SOURCE INFORMATION:
========================
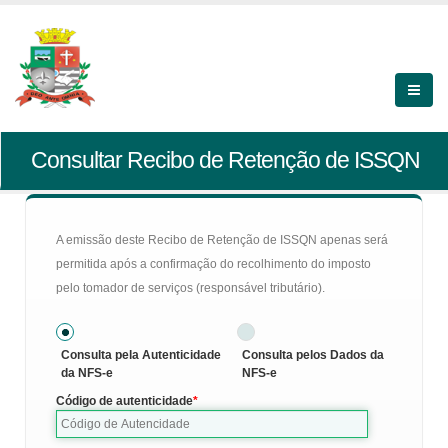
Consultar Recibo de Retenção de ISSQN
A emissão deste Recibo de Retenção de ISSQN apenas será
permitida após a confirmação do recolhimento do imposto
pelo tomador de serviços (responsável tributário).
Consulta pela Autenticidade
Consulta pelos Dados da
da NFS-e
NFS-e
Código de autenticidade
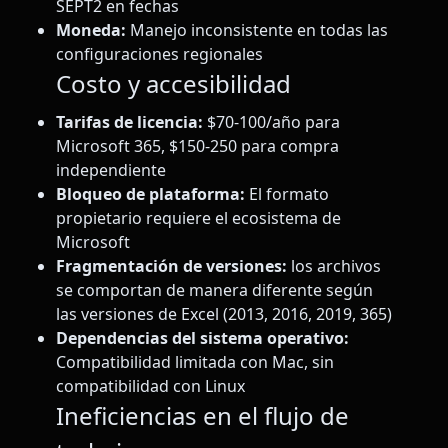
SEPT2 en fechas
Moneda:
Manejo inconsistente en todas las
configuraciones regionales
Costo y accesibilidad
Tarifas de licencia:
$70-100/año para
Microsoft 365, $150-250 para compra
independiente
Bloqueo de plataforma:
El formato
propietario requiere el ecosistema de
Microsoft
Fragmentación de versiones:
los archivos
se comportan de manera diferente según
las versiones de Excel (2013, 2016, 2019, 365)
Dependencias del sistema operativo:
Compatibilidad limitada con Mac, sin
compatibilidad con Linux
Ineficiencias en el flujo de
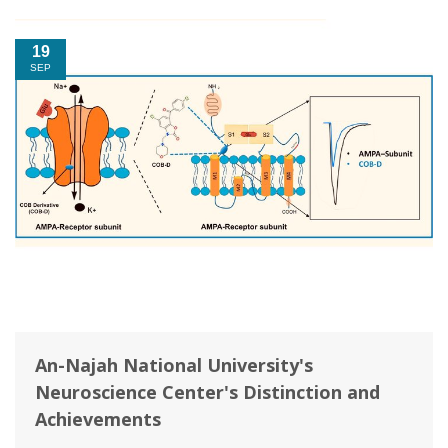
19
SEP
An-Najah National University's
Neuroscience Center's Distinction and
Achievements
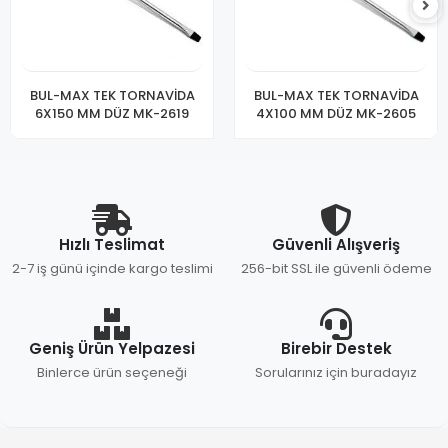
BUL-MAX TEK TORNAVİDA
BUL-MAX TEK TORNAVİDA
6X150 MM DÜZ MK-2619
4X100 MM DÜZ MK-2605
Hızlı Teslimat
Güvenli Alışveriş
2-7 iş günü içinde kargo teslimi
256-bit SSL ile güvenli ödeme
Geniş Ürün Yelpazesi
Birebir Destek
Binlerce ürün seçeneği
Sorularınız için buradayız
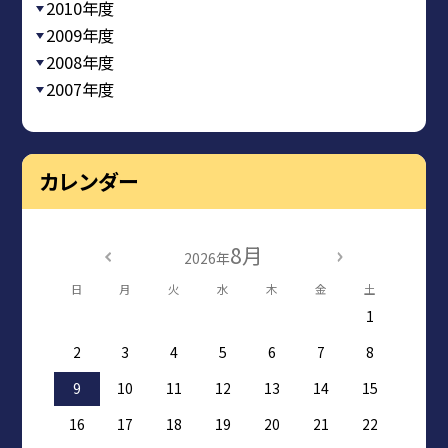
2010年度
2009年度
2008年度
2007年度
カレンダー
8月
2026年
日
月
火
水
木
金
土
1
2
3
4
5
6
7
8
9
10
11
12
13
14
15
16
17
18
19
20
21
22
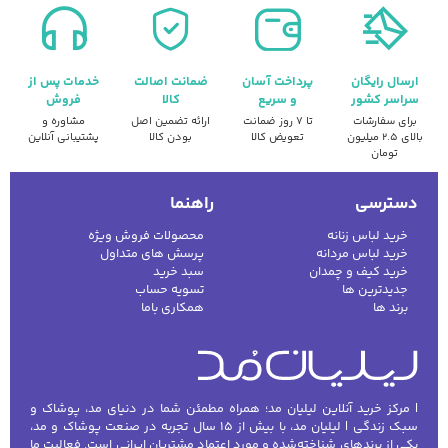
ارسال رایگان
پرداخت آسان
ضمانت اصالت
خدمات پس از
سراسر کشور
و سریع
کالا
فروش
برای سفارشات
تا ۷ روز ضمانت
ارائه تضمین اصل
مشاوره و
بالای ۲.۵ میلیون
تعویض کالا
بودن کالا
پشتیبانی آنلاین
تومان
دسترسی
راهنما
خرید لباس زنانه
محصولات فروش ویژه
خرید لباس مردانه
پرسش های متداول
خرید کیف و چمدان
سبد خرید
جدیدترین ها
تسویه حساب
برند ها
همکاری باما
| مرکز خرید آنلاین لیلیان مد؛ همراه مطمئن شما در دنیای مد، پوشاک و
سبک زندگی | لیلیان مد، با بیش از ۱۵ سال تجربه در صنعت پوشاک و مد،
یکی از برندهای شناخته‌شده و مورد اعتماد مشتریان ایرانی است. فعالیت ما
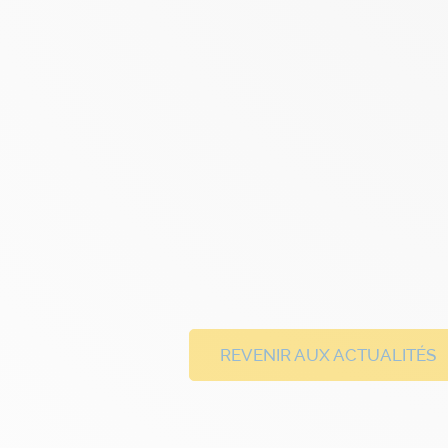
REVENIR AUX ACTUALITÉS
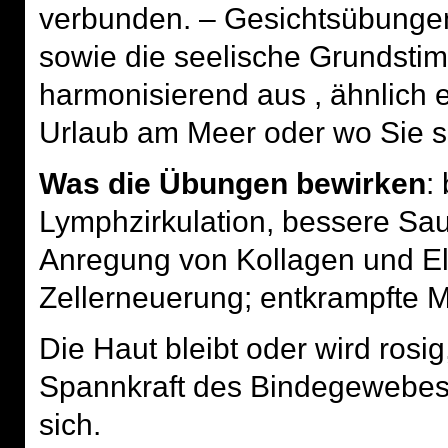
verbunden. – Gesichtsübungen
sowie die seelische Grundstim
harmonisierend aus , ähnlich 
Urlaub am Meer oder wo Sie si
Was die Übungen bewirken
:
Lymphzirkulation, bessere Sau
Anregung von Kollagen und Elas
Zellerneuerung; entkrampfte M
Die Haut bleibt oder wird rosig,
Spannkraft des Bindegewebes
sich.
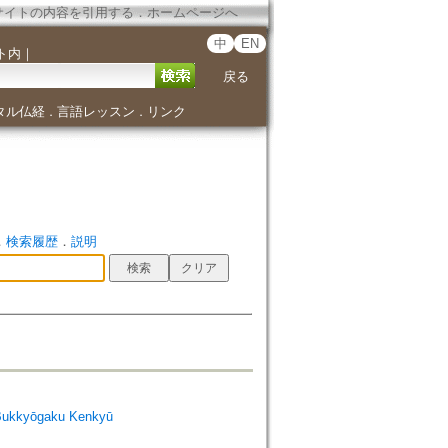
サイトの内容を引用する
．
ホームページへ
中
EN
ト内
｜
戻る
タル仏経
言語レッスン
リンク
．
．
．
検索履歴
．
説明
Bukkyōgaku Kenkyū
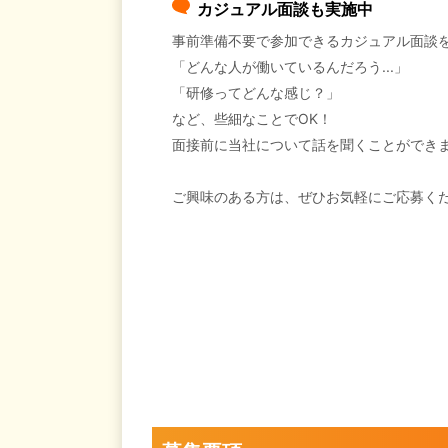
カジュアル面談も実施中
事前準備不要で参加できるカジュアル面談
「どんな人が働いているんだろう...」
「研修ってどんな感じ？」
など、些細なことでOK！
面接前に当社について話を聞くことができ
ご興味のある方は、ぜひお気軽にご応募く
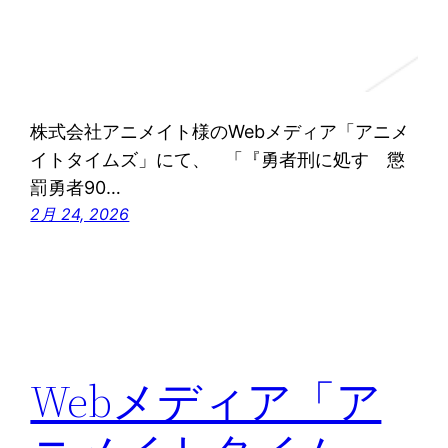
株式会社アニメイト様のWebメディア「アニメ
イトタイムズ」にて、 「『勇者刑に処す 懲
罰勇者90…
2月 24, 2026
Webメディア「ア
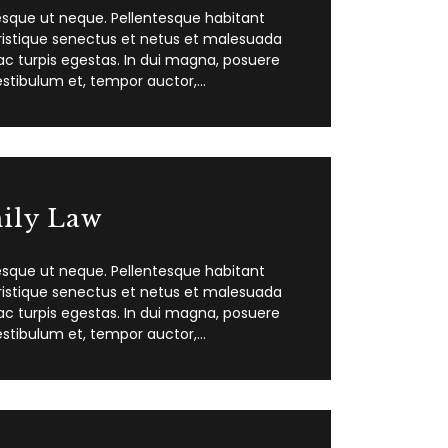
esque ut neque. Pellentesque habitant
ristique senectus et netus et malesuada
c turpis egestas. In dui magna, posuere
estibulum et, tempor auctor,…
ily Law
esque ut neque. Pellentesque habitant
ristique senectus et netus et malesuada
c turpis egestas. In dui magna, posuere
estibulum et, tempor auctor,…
========================
TASK INSTRUCTIONS: Without the pictures, restate all of the entries above verbatim.

SOLUTION FOR THIS PROBLEM:
Consultar Recibo de Retenção de ISSQN
A emissão deste Recibo de Retenção de ISSQN apenas será
permitida após a confirmação do recolhimento do imposto
pelo tomador de serviços (responsável tributário).
Consulta pela Autenticidade
Consulta pelos Dados da
da NFS-e
NFS-e
Código de autenticidade
SEPT2 en fechas
Moneda:
Manejo inconsistente en todas las
configuraciones regionales
Costo y accesibilidad
Tarifas de licencia:
$70-100/año para
Microsoft 365, $150-250 para compra
independiente
Bloqueo de plataforma:
El formato
propietario requiere el ecosistema de
Microsoft
Fragmentación de versiones:
los archivos
se comportan de manera diferente según
las versiones de Excel (2013, 2016, 2019, 365)
Dependencias del sistema operativo:
Compatibilidad limitada con Mac, sin
compatibilidad con Linux
Ineficiencias en el flujo de
19
SEP
An-Najah National University's
Neuroscience Center's Distinction and
Achievements
BUL-MAX TEK TORNAVİDA
BUL-MAX TEK TORNAVİDA
6X150 MM DÜZ MK-2619
4X100 MM DÜZ MK-2605
Hızlı Teslimat
Güvenli Alışveriş
2-7 iş günü içinde kargo teslimi
256-bit SSL ile güvenli ödeme
Geniş Ürün Yelpazesi
Birebir Destek
Binlerce ürün seçeneği
Sorularınız için buradayız
2010年度
2009年度
2008年度
2007年度
カレンダー
8月
2026年
日
月
火
水
木
金
土
1
2
3
4
5
6
7
8
9
10
11
12
13
14
15
16
17
18
19
20
21
22
ارسال رایگان
پرداخت آسان
ضمانت اصالت
خدمات پس از
سراسر کشور
و سریع
کالا
فروش
برای سفارشات
تا ۷ روز ضمانت
ارائه تضمین اصل
مشاوره و
بالای ۲.۵ میلیون
تعویض کالا
بودن کالا
پشتیبانی آنلاین
تومان
دسترسی
راهنما
خرید لباس زنانه
محصولات فروش ویژه
خرید لباس مردانه
پرسش های متداول
خرید کیف و چمدان
سبد خرید
جدیدترین ها
تسویه حساب
برند ها
همکاری باما
| مرکز خرید آنلاین لیلیان مد؛ همراه مطمئن شما در دنیای مد، پوشاک و
سبک زندگی | لیلیان مد، با بیش از ۱۵ سال تجربه در صنعت پوشاک و مد،
یکی از برندهای شناخته‌شده و مورد اعتماد مشتریان ایرانی است. فعالیت ما
REVENIR AUX ACTUALITÉS
verbunden. – Gesichtsübungen
sowie die seelische Grundstim
harmonisierend aus , ähnlich 
Urlaub am Meer oder wo Sie si
Was die Übungen bewirken
:
Lymphzirkulation, bessere Sau
Anregung von Kollagen und Elas
Zellerneuerung; entkrampfte M
Die Haut bleibt oder wird rosig,
Spannkraft des Bindegewebes
sich.
サイトの内容を引用する
．
ホームページへ
中
EN
ト内
｜
戻る
タル仏経
言語レッスン
リンク
．
．
．
検索履歴
．
説明
Bukkyōgaku Kenkyū
カジュアル面談も実施中
事前準備不要で参加できるカジュアル面談
「どんな人が働いているんだろう...」
「研修ってどんな感じ？」
など、些細なことでOK！
面接前に当社について話を聞くことができ
ご興味のある方は、ぜひお気軽にご応募く
株式会社アニメイト様のWebメディア「アニメ
イトタイムズ」にて、 「『勇者刑に処す 懲
罰勇者90…
2月 24, 2026
Webメディア「ア
esque ut neque. Pellentesque habitant
ristique senectus et netus et malesuada
c turpis egestas. In dui magna, posuere
estibulum et, tempor auctor,…
ily Law
esque ut neque. Pellentesque habitant
ristique senectus et netus et malesuada
c turpis egestas. In dui magna, posuere
estibulum et, tempor auctor,…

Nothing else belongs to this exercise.